▼ そこにきみがいますように
こつこつ、こつこつ
規則正しい足音に、私は不意に嬉しくなった。きっと、今彼が歩いているのは私の方にだろう。だんだんと近づく足音に、鼓動が圧迫された。
「なまえ殿、」
「やった」
「なんですか」
声の方へ振り返ると、やはり彼はいた。鍾会さま。今すこぶる嫌そうな表情を浮かべている。片眉が寄っているほどに。
廊下で喋るのだから、あまり世間話はできないが、こうやって恋人や上司も関係なさそうな場所で会うのもなかなか楽しい。
「鍾会さまが来るって分かってたから、当たって嬉しいの」
「はぁ、そうですか。ま、当然でしょう」
「む、恋人に対してその口の聞き方」
「こ、ここ恋人だからですよ! ……私の足音ぐらい分からなくてどうするんです、なまえ殿」
こほんと咳払いをして、鍾会さまは頬を赤く染めながら私の方をじろりと一瞥する。
腕を組んで、なんて態度だと思った。
「でも、鍾会さまは分かるの?」
「……ふん、当たり前でしょう? 癖も、どんな筆跡かも、わかるに決まっています」
「……ふふ、ありがとう。私もわかるよ、鍾会さまは今照れてるね」
「照れてなどっ……!」
顔をさらに赤くして怒鳴りつけてきた。少し驚いてしまって、肩を震わせると、彼は申し訳なさそうに私の手を包んでくれた。
跳ねた髪が、風になびいてふわふわと揺れている。何の意味があるのかは分からない、やたらと綺麗な後ろ髪も同じように。
手のひらから伝わる、彼らしい暖かくも冷たくもない温もりに、苦笑を浮かべた。
「そういえば、今日は何の用があったの?」
「……当ててみてくれます?」
「えっと、私に理由もなく会いにきたんじゃないの」
「ち、違う!」
なんだ、と残念がる。
鍾会さまは、一度何かを考えたが、意を決したのか私の方を見つめてきた。
男のくせに長いまつ毛が、震えている。
「なまえ殿が、寂しがっていたからですよ。この誉れ高き私に言わせないでください」
言ってきた言葉はあまりにもむちゃくちゃだったが、少し、ほんの少し嬉しい。逆に、なんだか彼に見抜かれたのが悔しかった。
「え、英才は関係ないって!」
「でも、まだまだじゃないですか。……ふん、これからも私のことを完璧に知っていけるよう、せいぜい努力してくださいよ」
「これからも?」
「な、何ですか!」
ころころと変わる表情に、自然と頬が緩んでしまう。鍾会さまは突然私の手から離れ、頬を包み込むと、顔が近づいてきた。廊下で、と覚悟をして目を閉じる。

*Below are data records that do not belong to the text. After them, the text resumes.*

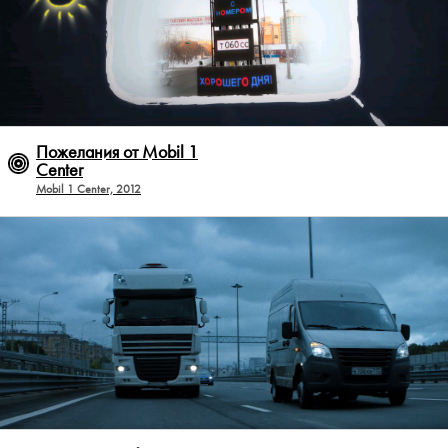
Пожелания от Mobil 1
Center
Mobil 1 Center, 2012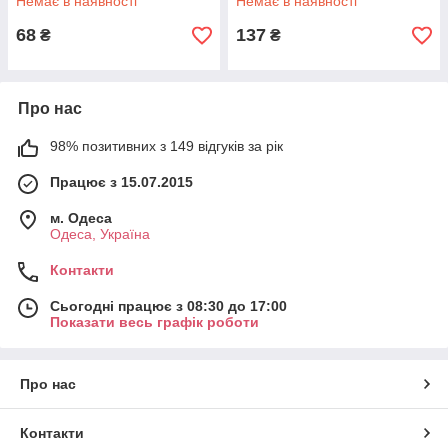
Немає в наявності
Немає в наявності
68
137
₴
₴
Про нас
98% позитивних з 149 відгуків за рік
Працює з 15.07.2015
м. Одеса
Одеса, Україна
Контакти
Сьогодні працює з 08:30 до 17:00
Показати весь графік роботи
Про нас
Контакти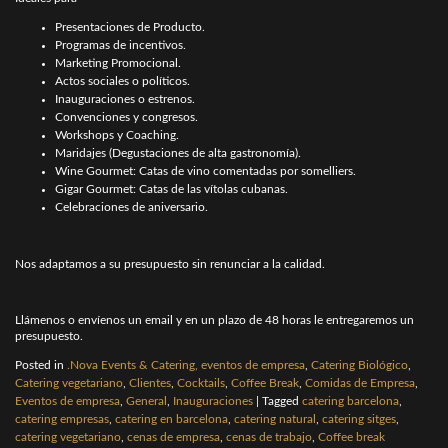
Presentaciones de Producto.
Programas de incentivos.
Marketing Promocional.
Actos sociales o políticos.
Inauguraciones o estrenos.
Convenciones y congresos.
Workshops y Coaching.
Maridajes (Degustaciones de alta gastronomía).
Wine Gourmet: Catas de vino comentadas por somelliers.
Gigar Gourmet: Catas de las vítolas cubanas.
Celebraciones de aniversario.
Nos adaptamos a su presupuesto sin renunciar a la calidad.
Llámenos o envíenos un email y en un plazo de 48 horas le entregaremos un
presupuesto.
Posted in
.Nova Events & Catering, eventos de empresa
,
Catering Biológico
,
Catering vegetariano
,
Clientes
,
Cocktails
,
Coffee Break
,
Comidas de Empresa
,
Eventos de empresa
,
General
,
Inauguraciones
|
Tagged
catering barcelona
,
catering empresas
,
catering en barcelona
,
catering natural
,
catering sitges
,
catering vegetariano
,
cenas de empresa
,
cenas de trabajo
,
Coffee break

その待ち侘びた柔らかい感触は、唇には届かず、額で終わったけれども。
それでも鼓動は早鐘をし続けていた。照れ臭そうに私から目を逸らす鍾会さまが、輝いて見える。そんな補正がかかっている訳ないのに。
なんだか恥ずかしい。ため息を落とすと、へなへなと彼の胸に顔を埋めた。
「ほんと、先輩としての威厳ないなあ」
「な、なな、何をしてるんです」
「鍾会さまっていい匂いするね」
「……全く、本当に先輩ですか。なまえ殿、この私をこれからも見習っていてくださいよ」
鍾会さまは、私の背中にゆっくりと腕を回してくれた。もちろんこんな光景を、他の人に見られているなんて知らずに。